Peaceful village ‘desolate’
The development, seven miles west of Limerick city on the N69 to Foynes, also proposed exclusive detached homes, semi detached houses, a hotel, supermarket and health centre.
Euro lottery winner Dolores McNamara spent €500,000 to buy a house for one of her daughters. To date, about 60 houses have been bought.
But the scheme has just about lived up to one claim in that big roadside sign. It is peaceful, but very desolate.
The retirement village consists of eight terraced houses – five occupied – looking onto a high bleak hoarding which screens it off from a tumbledown site. Protruding concrete pillars form the only aspect of the proposed hotel.
Parts of the estate have no street lighting. The proposed supermarket lies vacant with an “open soon” sign.
The roundabout planked on the middle of the N69 as the main access is now a traffic hazard leading to nowhere.
No lighting was erected at the roundabout, through which 25,000 vehicles pass each day.
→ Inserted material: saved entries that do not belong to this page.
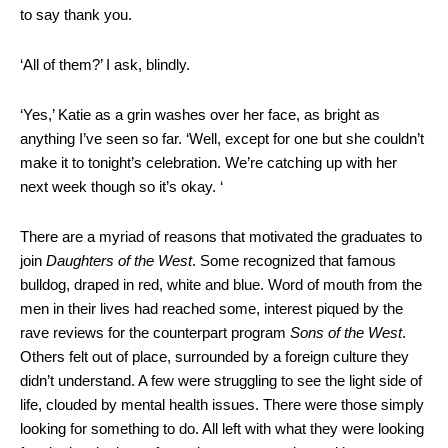
to say thank you.
‘All of them?’ I ask, blindly.
‘Yes,’ Katie as a grin washes over her face, as bright as
anything I’ve seen so far. ‘Well, except for one but she couldn’t
make it to tonight’s celebration. We’re catching up with her
next week though so it’s okay. ‘
There are a myriad of reasons that motivated the graduates to
join
Daughters of the West
. Some recognized that famous
bulldog, draped in red, white and blue. Word of mouth from the
men in their lives had reached some, interest piqued by the
rave reviews for the counterpart program
Sons of the West
.
Others felt out of place, surrounded by a foreign culture they
didn’t understand. A few were struggling to see the light side of
life, clouded by mental health issues. There were those simply
looking for something to do. All left with what they were looking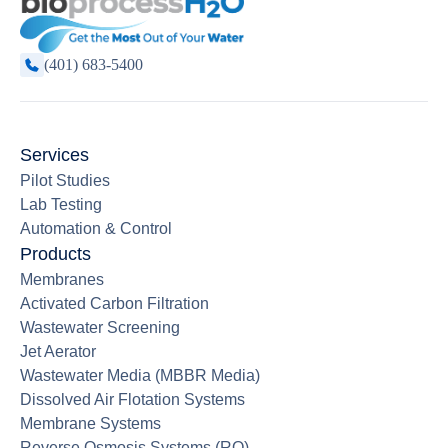
(401) 683-5400
Services
Pilot Studies
Lab Testing
Automation & Control
Products
Membranes
Activated Carbon Filtration
Wastewater Screening
Jet Aerator
Wastewater Media (MBBR Media)
Dissolved Air Flotation Systems
Membrane Systems
Reverse Osmosis Systems (RO)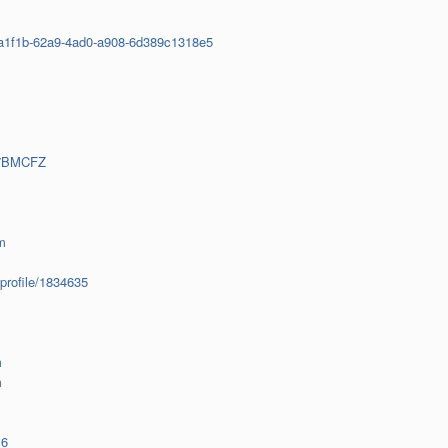
0ba1f1b-62a9-4ad0-a908-6d389c1318e5
97BMCFZ
m
profile/1834635
m
m
16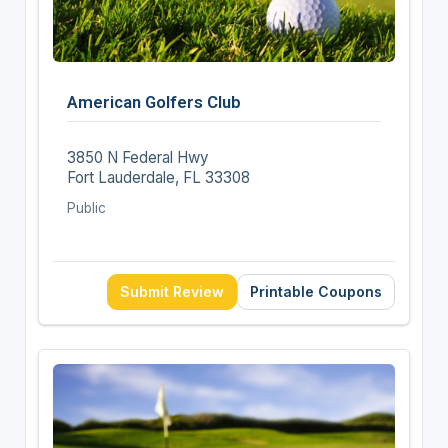
American Golfers Club
3850 N Federal Hwy
Fort Lauderdale, FL 33308
Public
Submit Review
Printable Coupons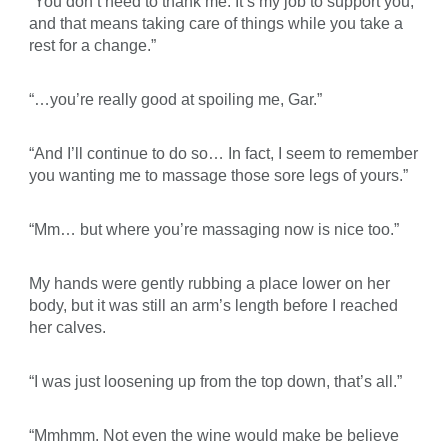
“You don’t need to thank me. It’s my job to support you,
and that means taking care of things while you take a
rest for a change.”
“…you’re really good at spoiling me, Gar.”
“And I’ll continue to do so… In fact, I seem to remember
you wanting me to massage those sore legs of yours.”
“Mm… but where you’re massaging now is nice too.”
My hands were gently rubbing a place lower on her
body, but it was still an arm’s length before I reached
her calves.
“I was just loosening up from the top down, that’s all.”
“Mmhmm. Not even the wine would make be believe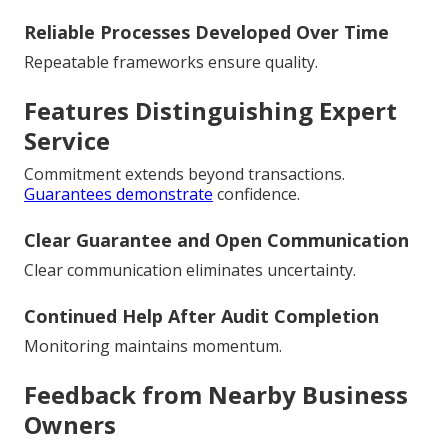
Reliable Processes Developed Over Time
Repeatable frameworks ensure quality.
Features Distinguishing Expert
Service
Commitment extends beyond transactions.
Guarantees demonstrate
confidence.
Clear Guarantee and Open Communication
Clear communication eliminates uncertainty.
Continued Help After Audit Completion
Monitoring maintains momentum.
Feedback from Nearby Business
Owners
After a number of nighttime accidents, the NRA placed a huge flashing sign warning of the obstruction.
Clarina had welcomed the development with open arms. But now it is an unsightly blight on a rural community.
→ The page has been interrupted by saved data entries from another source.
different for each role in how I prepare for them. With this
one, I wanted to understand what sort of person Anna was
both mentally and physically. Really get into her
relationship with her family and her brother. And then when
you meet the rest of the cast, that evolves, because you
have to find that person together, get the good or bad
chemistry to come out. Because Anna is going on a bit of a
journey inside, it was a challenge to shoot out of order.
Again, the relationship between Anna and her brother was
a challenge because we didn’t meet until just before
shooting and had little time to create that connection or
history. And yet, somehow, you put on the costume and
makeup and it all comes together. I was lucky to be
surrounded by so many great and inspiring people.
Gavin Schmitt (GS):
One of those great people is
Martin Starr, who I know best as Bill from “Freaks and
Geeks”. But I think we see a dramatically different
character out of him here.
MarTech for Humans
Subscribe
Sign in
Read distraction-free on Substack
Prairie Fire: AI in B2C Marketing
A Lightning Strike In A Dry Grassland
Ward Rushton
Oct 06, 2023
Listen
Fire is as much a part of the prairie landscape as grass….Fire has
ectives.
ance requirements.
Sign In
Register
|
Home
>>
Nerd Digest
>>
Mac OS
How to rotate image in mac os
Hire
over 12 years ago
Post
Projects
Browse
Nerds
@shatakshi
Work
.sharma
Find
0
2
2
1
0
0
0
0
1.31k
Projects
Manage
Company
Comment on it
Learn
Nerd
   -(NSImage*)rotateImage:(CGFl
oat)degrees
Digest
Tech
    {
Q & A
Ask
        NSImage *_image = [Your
Willie O’Gorman, chairman of the community council, said: “Its state of incompleteness means it is a degenerating eyesore. We have the skeletal frame of the hotel which came to abrupt halt. The site deforms the whole place.”
He said it is hard to find out who is responsible for what, as parts of the property had been sold on to various developers. As no management company was formed, nobody wants to take a handle on the state of the property.
A water pumping station was not completed to the required specifications, and Limerick County Council could not move in due to legal implications.
Local businessman, Mike McElligott, 49, bought a detached house for €245,000 five years ago.
Now chairman of the residents group, he finds himself helpless in trying to tackle ongoing problems.
“When a street light does out, the ESB refer you back to the developer who is uncontactable. Even the shrubs which had been planted in one of the courtyards were removed by the landscape company because they hadn’t been paid. There is no shop and the people who bought houses in the retirement village are left without any medical centre and have to travel into the city if they want medical care. There are only five houses occupied there and they care and help each other and they are depending on their neighbours.”
Local TD, Niall Collins, has been in ongoing contact with the beleaguered residents.
“The proposed development was to quadruple the size of Clarina village, but the locals are against that; they have now been left with an ugly, large incomplete building site.”